Scientific Approach

How is Type 2 Diabetes Characterized?

Type 2 diabetes pathophysiology is characterized by a deregulation of the body's metabolic and cellular bioenergetics balances. This is linked to high food supply and low energy demand due to a sedentary lifestyle of diabetic patients and leads to mitochondrial dysfunction.

In diabetes pathophysiology, metabolic misbalance creates a pressure onto the mitochondria, which leads to their dysfunction, overproduction of reactive oxygen species (ROS), reduction of oxidative capacity, and subsequently to the accumulation of lipids in insulin-sensitive tissues and, lastly, to insulin resistance and diabetes.

What's Going on Inside the Body of a Type 2 Diabetes Patient?

Recent scientific investigations support the concept that type 2 diabetes is fundamentally tied to changes in mitochondrial content or oxidative capacity in insulin-sensitive tissues (liver, muscle, adipose tissue) and in the pancreas of insulin-resistant patients. Studies have demonstrated that this oxidation failure and inappropriate lipid storage in the tissues can be correlated with a decline in both insulin sensitivity and metabolic flexibility, due to a defect in insulin signaling.

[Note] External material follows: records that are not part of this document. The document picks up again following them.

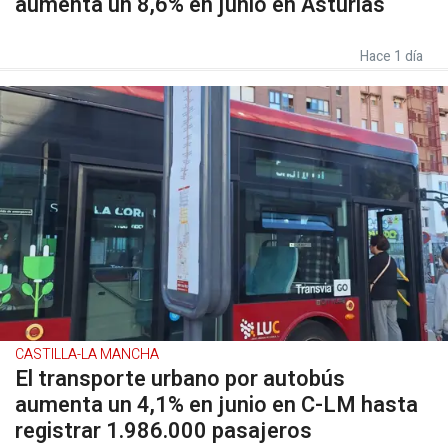
aumenta un 8,6% en junio en Asturias
Hace 1 día
CASTILLA-LA MANCHA
El transporte urbano por autobús
aumenta un 4,1% en junio en C-LM hasta
registrar 1.986.000 pasajeros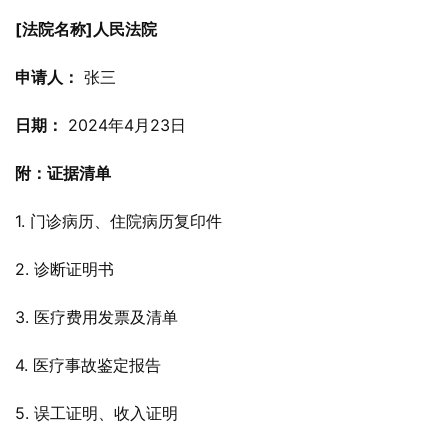
[法院名称]人民法院
申请人：
 张三
日期：
 2024年4月23日
附：证据清单
1. 门诊病历、住院病历复印件
2. 诊断证明书
3. 医疗费用发票及清单
4. 医疗事故鉴定报告
5. 误工证明、收入证明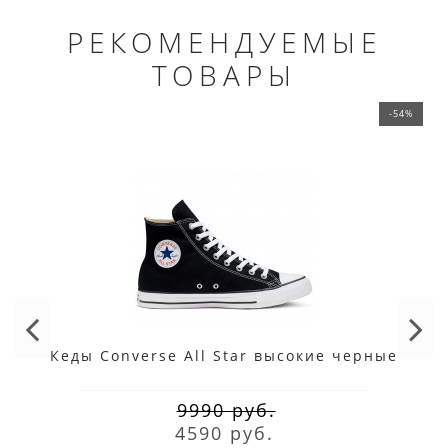
РЕКОМЕНДУЕМЫЕ
ТОВАРЫ
-54%
Кеды Converse All Star высокие черные
9990 руб.
4590 руб.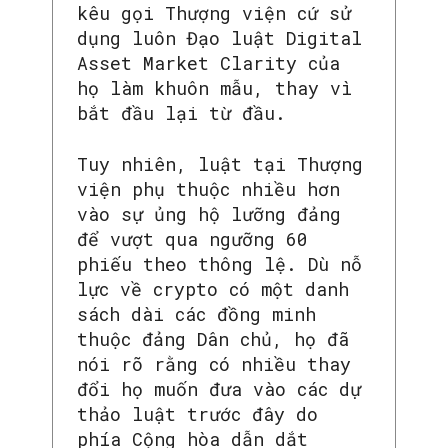
kêu gọi Thượng viện cứ sử
dụng luôn Đạo luật Digital
Asset Market Clarity của
họ làm khuôn mẫu, thay vì
bắt đầu lại từ đầu.
Tuy nhiên, luật tại Thượng
viện phụ thuộc nhiều hơn
vào sự ủng hộ lưỡng đảng
để vượt qua ngưỡng 60
phiếu theo thông lệ. Dù nỗ
lực về crypto có một danh
sách dài các đồng minh
thuộc đảng Dân chủ, họ đã
nói rõ rằng có nhiều thay
đổi họ muốn đưa vào các dự
thảo luật trước đây do
phía Cộng hòa dẫn dắt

The Foundation of Our Approach

Therapeutic interventions aiming at restoring the cellular bioenergetics balance are promising approaches to treat type 2 diabetes. We have focused our research strategy onto two targets, both of which are important in the regulation of the cellular bioenergetics:

  • The mitochondria
  • The AMP-activated protein kinase (AMPK)

Our Target: Mitochondria

Mitochondria play an essential role in the pathophysiology of diabetes. They are the power stations of the body's cells, contributing to the regulation of energy balance and metabolism. The principal role of mitochondria is to produce energy in the form of an adenosine tri-phosphate (ATP) molecule by oxidizing nutrients such as glucose and fatty acids from food. In diabetes pathophysiology, metabolic misbalance creates a pressure onto the mitochondria, which leads to their dysfunction, reduction of oxidative capacity, and subsequently to the accumulation of lipids in insulin-sensitive tissues and, lastly, to insulin resistance and diabetes.

Our Target: The AMPK Enzyme

The AMPK enzyme is an energy sensor whose role is to maintain cellular energy homeostasis. Depending on the cellular bioenergetics status, AMPK activation enhances catabolic processes and down-regulates anabolic pathways. In the context of diabetes pathophysiology, AMPK activation leads to fatty acid oxidation, decrease of lipogenesis, decrease of lipid storage, decrease of glucose production, and stimulation of glucose consumption. All these phenomena contribute to hyperglycemia and dyslipidemia regulation, decrease in liver steatosis and finally to insulin sensitivity restoration.